- Task item
In the entries below, begin at the line that has "声も好評。初めての方でも利用しやすい", stop after the line that has "プションパックに加入すると、「おうち割光セット」が適", and output those lines exactly with no pictures.

(Supplied records Opens)

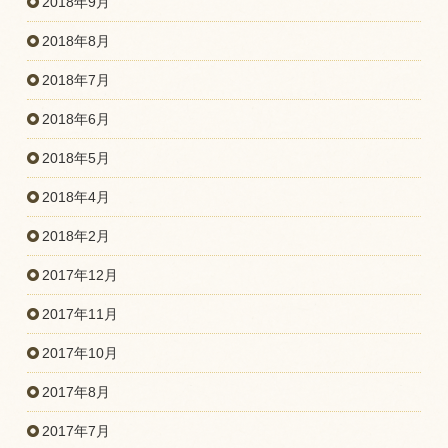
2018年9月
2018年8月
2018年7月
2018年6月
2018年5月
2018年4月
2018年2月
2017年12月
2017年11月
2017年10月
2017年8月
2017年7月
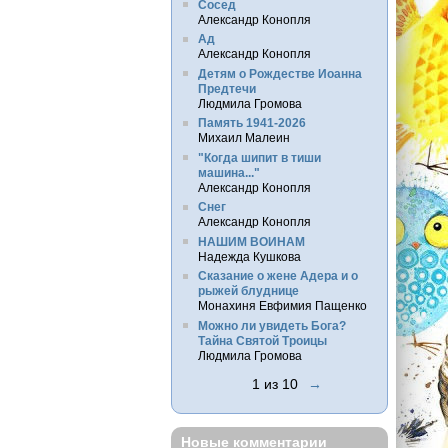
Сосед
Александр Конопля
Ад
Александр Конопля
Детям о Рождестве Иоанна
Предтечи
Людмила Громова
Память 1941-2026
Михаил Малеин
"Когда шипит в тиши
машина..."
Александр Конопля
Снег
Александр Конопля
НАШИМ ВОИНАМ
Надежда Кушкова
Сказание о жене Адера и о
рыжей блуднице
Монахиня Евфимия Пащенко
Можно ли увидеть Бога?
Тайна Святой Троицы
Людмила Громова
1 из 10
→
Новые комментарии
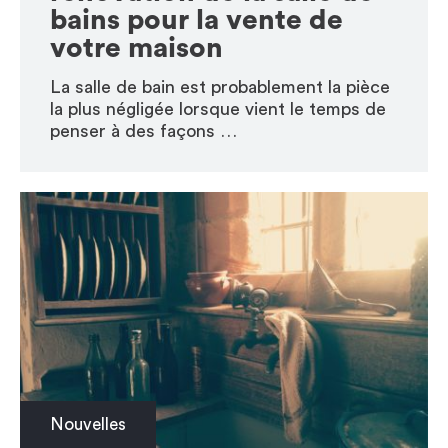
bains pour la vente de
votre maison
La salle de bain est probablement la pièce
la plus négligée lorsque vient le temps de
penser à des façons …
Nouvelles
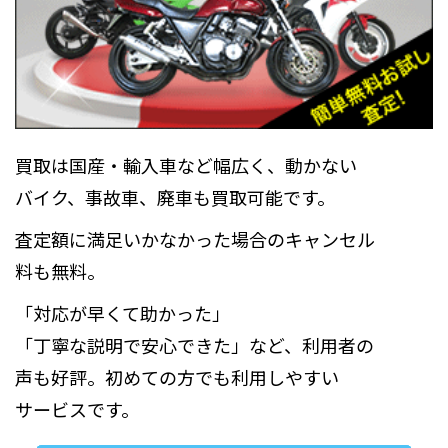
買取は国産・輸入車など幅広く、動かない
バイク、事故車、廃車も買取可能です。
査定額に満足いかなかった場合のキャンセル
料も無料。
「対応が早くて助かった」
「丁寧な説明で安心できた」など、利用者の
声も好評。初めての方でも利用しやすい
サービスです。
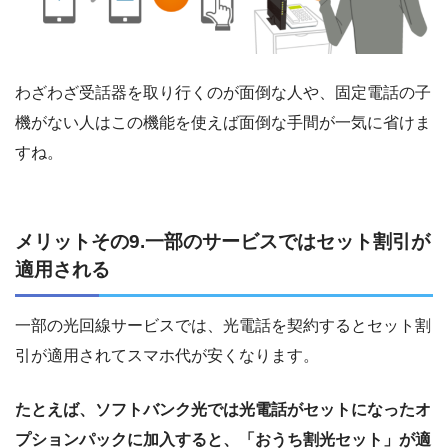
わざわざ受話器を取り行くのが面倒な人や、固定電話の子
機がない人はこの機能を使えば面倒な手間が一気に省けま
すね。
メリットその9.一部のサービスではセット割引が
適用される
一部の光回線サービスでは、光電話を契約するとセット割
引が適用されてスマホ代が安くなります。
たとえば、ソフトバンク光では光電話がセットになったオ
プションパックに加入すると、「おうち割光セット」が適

(Supplied records Closes)
(Supplied records Opens)

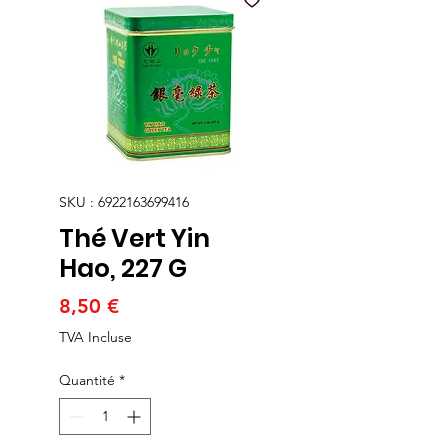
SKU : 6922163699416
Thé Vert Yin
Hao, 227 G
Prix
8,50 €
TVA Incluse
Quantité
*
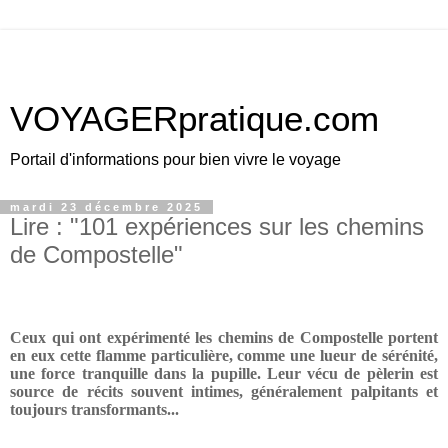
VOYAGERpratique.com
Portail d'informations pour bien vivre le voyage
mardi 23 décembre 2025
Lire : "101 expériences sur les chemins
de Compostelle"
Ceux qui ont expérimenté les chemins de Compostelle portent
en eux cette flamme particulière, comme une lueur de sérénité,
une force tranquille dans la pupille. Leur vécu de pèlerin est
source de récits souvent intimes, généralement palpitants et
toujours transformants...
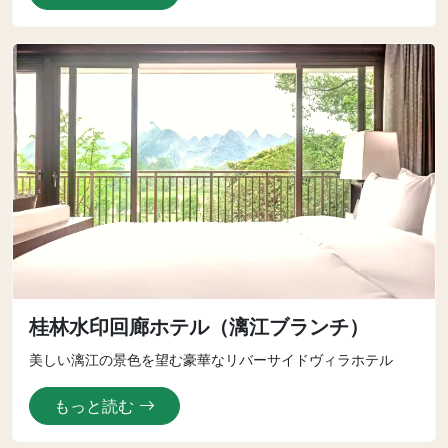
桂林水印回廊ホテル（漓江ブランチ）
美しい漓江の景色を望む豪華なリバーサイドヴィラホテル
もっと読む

(Supplied records Closes)
(Supplied records Opens)

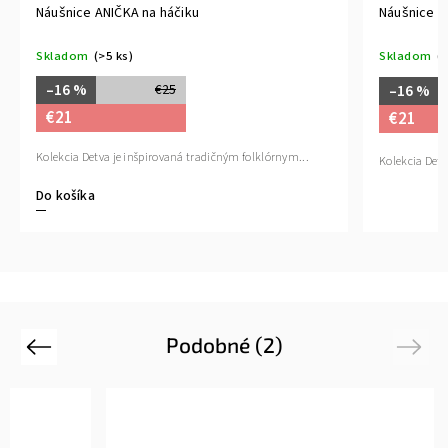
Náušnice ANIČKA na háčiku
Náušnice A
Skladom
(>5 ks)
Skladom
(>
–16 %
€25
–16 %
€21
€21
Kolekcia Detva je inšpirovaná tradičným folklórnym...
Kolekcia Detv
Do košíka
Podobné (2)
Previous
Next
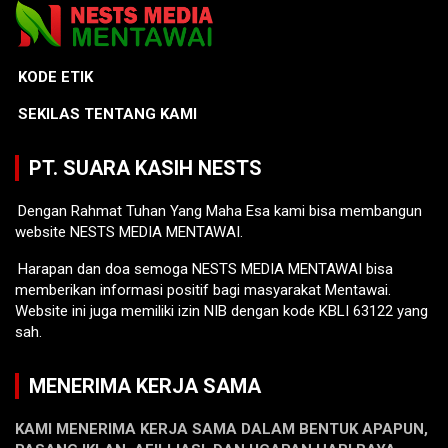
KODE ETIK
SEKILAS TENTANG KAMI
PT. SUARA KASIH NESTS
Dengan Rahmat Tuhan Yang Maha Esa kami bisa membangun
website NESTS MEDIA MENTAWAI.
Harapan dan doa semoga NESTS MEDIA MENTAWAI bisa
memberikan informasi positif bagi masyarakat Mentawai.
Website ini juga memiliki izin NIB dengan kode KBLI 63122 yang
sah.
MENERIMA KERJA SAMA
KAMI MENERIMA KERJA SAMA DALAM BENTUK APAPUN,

(Supplied records Closes)

- Output for this task
声も好評。初めての方でも利用しやすい
サービスです。
わざわざ受話器を取り行くのが面倒な人や、固定電話の子
機がない人はこの機能を使えば面倒な手間が一気に省けま
すね。
メリットその9.一部のサービスではセット割引が
適用される
一部の光回線サービスでは、光電話を契約するとセット割
引が適用されてスマホ代が安くなります。
たとえば、ソフトバンク光では光電話がセットになったオ
プションパックに加入すると、「おうち割光セット」が適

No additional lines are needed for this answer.